Even something that should have a message—like an essay—gives me a bone-deep sense of satisfaction when it is put together well. Often, I'll find myself reading a story or watching a movie just to catch the impact of a single well-described/well-delivered image, laugh myself silly over a great piece of dialog, or feel that overwhelming “a-ha” moment when a plot point is paid-off cleanly and cleverly. I remember watching Taming of the Shrew (with Burton and Taylor) in college; afterwards, the students I was with mocked the sexism of Kate’s final speech. I guess I knew what they meant: I could parse that speech as well as anyone in the English Department. But all I could think about at the time was Elizabeth Taylor’s non-Shakespearean but powerhouse of a voice bringing the roof down. Doesn’t that count for anything?

Rolling Stones’ “You Can’t Always Get What You Want” wallops me like that. Sure, I love the meaning it’s given in House, but whenever I hear it, the actual thing itself makes the top of my head (figuratively) explode a mile high. (And I can't deconstruct it because I don't understand music the way I understand texts.)

I’m currently reading a non-fiction book about abstract art; it is quite interesting since it explains the move from Impressionism to pure Constructivism. And I do think that abstract art has a place in the cosmos—it can be enjoyed for the sake of enjoyment! But the philosophy of the folks who came up with the stuff is off-putting: the whole idea that art is not about communication but, rather, about carrying out a theory that "true" art lovers must open themselves up to before they can appreciate the actual work. (“This will puzzle them!” “Good!”) Good grief.
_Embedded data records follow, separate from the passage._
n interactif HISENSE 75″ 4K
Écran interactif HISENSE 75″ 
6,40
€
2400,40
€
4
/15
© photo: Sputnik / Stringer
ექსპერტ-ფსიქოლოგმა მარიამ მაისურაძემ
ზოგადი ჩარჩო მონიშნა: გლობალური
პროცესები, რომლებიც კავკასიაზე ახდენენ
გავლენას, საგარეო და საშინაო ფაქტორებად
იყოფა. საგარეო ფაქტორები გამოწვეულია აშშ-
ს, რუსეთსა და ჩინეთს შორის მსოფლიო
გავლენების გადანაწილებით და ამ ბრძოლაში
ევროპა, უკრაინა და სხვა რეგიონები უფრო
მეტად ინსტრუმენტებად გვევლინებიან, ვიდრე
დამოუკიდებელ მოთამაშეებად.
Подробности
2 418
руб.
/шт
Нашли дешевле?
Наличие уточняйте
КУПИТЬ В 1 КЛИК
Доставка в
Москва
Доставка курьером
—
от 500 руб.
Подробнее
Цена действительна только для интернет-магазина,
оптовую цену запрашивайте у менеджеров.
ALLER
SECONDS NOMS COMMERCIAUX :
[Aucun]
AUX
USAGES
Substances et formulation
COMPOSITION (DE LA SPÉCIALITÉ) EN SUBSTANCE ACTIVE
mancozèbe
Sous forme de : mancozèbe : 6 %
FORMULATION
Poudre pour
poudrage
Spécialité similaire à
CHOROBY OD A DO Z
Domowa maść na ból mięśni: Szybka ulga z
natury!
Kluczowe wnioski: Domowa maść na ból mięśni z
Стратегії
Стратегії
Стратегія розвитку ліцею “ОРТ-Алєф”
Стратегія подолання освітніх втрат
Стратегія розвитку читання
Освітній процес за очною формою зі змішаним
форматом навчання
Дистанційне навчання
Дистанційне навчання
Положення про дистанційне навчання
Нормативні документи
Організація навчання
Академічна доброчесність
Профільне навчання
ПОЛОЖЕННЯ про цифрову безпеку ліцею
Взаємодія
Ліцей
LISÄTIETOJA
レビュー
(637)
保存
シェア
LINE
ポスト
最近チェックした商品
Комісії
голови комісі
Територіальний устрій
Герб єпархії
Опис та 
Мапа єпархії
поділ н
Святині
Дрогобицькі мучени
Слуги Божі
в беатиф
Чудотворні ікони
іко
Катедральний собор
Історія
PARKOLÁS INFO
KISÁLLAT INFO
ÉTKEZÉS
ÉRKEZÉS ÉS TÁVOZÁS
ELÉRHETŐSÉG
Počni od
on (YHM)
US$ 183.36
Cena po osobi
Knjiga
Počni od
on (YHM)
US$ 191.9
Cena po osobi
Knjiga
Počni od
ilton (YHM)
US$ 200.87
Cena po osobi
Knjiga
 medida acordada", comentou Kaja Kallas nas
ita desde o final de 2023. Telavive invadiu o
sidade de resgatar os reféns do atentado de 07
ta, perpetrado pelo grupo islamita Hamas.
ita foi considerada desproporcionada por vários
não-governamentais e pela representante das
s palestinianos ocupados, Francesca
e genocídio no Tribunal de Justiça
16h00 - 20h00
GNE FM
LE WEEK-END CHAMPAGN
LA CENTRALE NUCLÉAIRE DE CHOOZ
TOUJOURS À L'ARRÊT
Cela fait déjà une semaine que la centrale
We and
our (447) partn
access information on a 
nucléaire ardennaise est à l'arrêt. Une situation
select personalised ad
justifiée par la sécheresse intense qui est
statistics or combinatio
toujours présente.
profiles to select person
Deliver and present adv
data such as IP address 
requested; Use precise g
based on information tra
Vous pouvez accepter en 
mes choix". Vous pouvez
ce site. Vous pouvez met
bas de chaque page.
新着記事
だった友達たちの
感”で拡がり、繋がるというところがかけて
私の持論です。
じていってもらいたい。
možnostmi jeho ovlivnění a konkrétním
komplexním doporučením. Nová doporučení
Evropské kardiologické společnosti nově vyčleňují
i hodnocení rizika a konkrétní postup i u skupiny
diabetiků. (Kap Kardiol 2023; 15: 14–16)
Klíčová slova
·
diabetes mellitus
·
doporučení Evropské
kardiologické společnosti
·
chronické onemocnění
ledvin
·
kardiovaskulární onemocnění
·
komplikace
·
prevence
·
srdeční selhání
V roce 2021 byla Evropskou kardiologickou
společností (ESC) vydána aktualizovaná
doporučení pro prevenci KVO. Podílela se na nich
What about creating something lovely or passionate or mind-blowing or neat or funny or heart-breaking for the sake of being struck by its loveliness or passion or neatness or funniness or heart-breaking and mind-blowing qualities? Why is being carried away by and into the artist's creation supposed to be less valuable than being forced to contemplate a profound, outside-the-experience concept?

In general, I don’t mind the profound concept. I just wish the wholistic wow-ness of the thing itself wasn’t dismissed so often as a negligible means to an end.